How about Limnophila vietnam 'mini'? Definitely prefers CO2 but may do fine without it. No personal experience though.


----------



## Da Plant Man (Apr 7, 2010)

Pogostemon stellatus 'narrow leaf' works wonderful in a med-light no co2 tank. It grows around 2"/week for me. Turns pretty much into a weed in high-light. 

I can hook you up with a good deal if you want it. 

-Caton


----------



## FriendsNotFood (Sep 21, 2010)

Da Plant Man said:


> Pogostemon stellatus 'narrow leaf' works wonderful in a med-light no co2 tank. It grows around 2"/week for me. Turns pretty much into a weed in high-light.
> 
> I can hook you up with a good deal if you want it.
> 
> -Caton



Sadly, that looks a lot like the ludwigia arcuata I just planted yesterday. If that fails on me I'll definitely hit you up for the pogostemon.


----------



## Da Plant Man (Apr 7, 2010)

Its all good  

Another great nano tank background/midground plant is downoi and blyxa.


----------



## FriendsNotFood (Sep 21, 2010)

Here's the tank, ignore how disgustingly dirty the glass is. There's nothing but plants in it right now.


----------



## Da Plant Man (Apr 7, 2010)

Oooh, pretty! Looks like some healthy plants 

-Caton


----------



## FriendsNotFood (Sep 21, 2010)

Hahah well the MM is holding on for dear life. Everything from the tips down is melting. Some parts of the red ludwigia don't look that great either but without CO2, I'm just glad it's still there and looking red (; But the glosso is doing surprisingly well and so is the h. tenellum.
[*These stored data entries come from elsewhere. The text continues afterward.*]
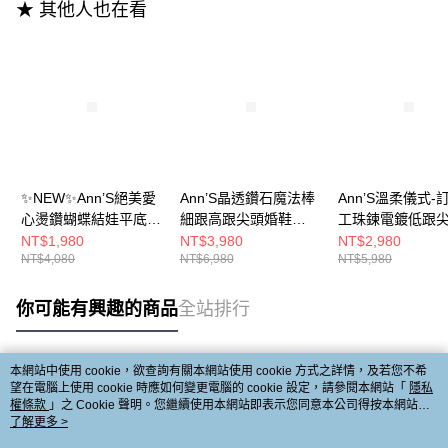
★ 其他人也在看
✨NEW✨Ann’S絕美愛
Ann’S晶透鑽石魔法棒
Ann’S溫柔儀式-
心燙鑽蝴蝶結娃平底娃
細跟高跟尖頭婚鞋
工珠鍊電鍍低跟
鞋1.5cm-米白
8CM-白
鞋4.5cm-白
NT$1,980
NT$3,980
NT$2,980
NT$4,080
NT$6,980
NT$5,980
你可能有興趣的商品
全站排行
本網站中使用 cookie，欲查詢有關本網站使用 cookie 方式之詳情，及若您不希
熱門標籤
望在電腦上使用 cookie 時應如何變更電腦的 cookie 設定，請參閱本網站「
隱私
權條款
」之 Cookie 聲明。您繼續使用本網站即表示您同意本公司得按本網站使
用條款之 Cookie 聲明使用 cookie。
了解更多 >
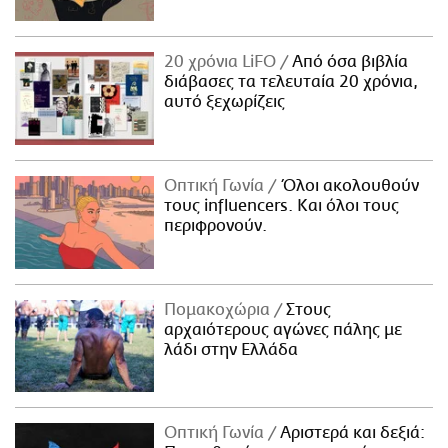
20 χρόνια LiFO
Από όσα βιβλία
διάβασες τα τελευταία 20 χρόνια,
αυτό ξεχωρίζεις
Οπτική Γωνία
Όλοι ακολουθούν
τους influencers. Και όλοι τους
περιφρονούν.
Πομακοχώρια
Στους
αρχαιότερους αγώνες πάλης με
λάδι στην Ελλάδα
Οπτική Γωνία
Αριστερά και δεξιά:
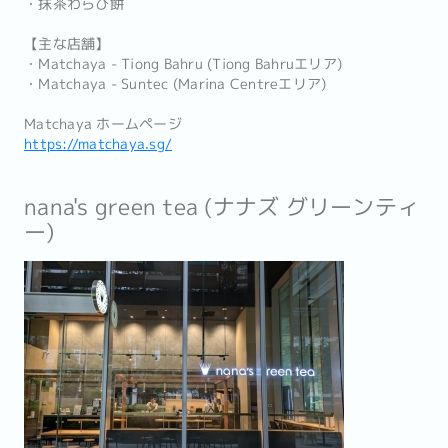
・抹茶わらび餅
【主な店舗】
・Matchaya - Tiong Bahru (Tiong Bahruエリア)
・Matchaya - Suntec (Marina Centreエリア)
Matchaya ホームページ
https://matchaya.sg/
nana's green tea (ナナズ グリーンティ
ー)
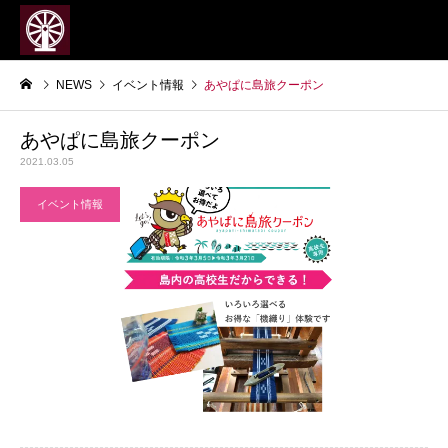
NEWS
イベント情報
あやぱに島旅クーポン
あやぱに島旅クーポン
2021.03.05
イベント情報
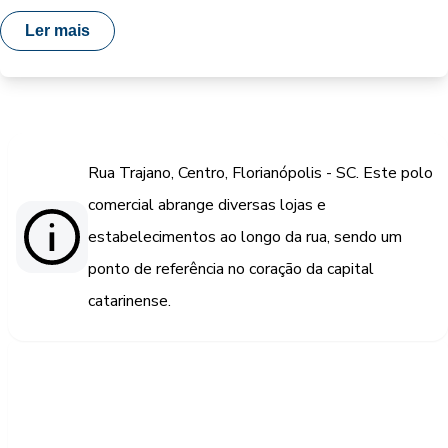
Ler mais
Rua Trajano, Centro, Florianópolis - SC. Este polo
comercial abrange diversas lojas e
estabelecimentos ao longo da rua, sendo um
ponto de referência no coração da capital
catarinense.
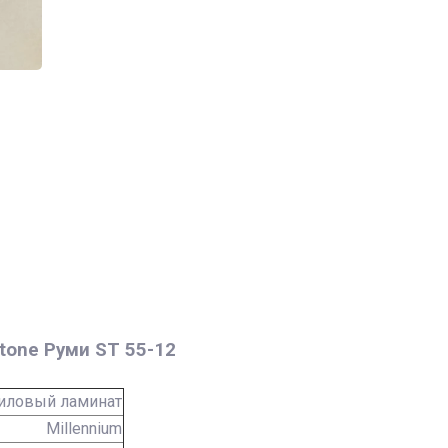
tone Руми ST 55-12
иловый ламинат
Millennium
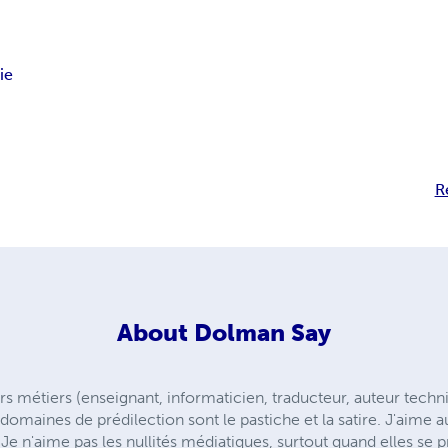
ie
R
About
Dolman Say
ers métiers (enseignant, informaticien, traducteur, auteur tech
domaines de prédilection sont le pastiche et la satire. J'aime aus
Je n'aime pas les nullités médiatiques, surtout quand elles se p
Waiting to see if the ludwigia arcuata makes it and then I should have a nice background going on the right side.


----------



## trixella (Jan 24, 2011)

Hydrocotyle Tripartita is a nice mid ground choice for a nano...


----------



## FriendsNotFood (Sep 21, 2010)

Oh funny, I actually have some hydrocotyle coming in the mail today or monday... but the one I got is Sibthorpioides and I'm now thinking it probably won't make it in my tank without CO2 ): I've been making a lot of impulse plant purchases lately.


----------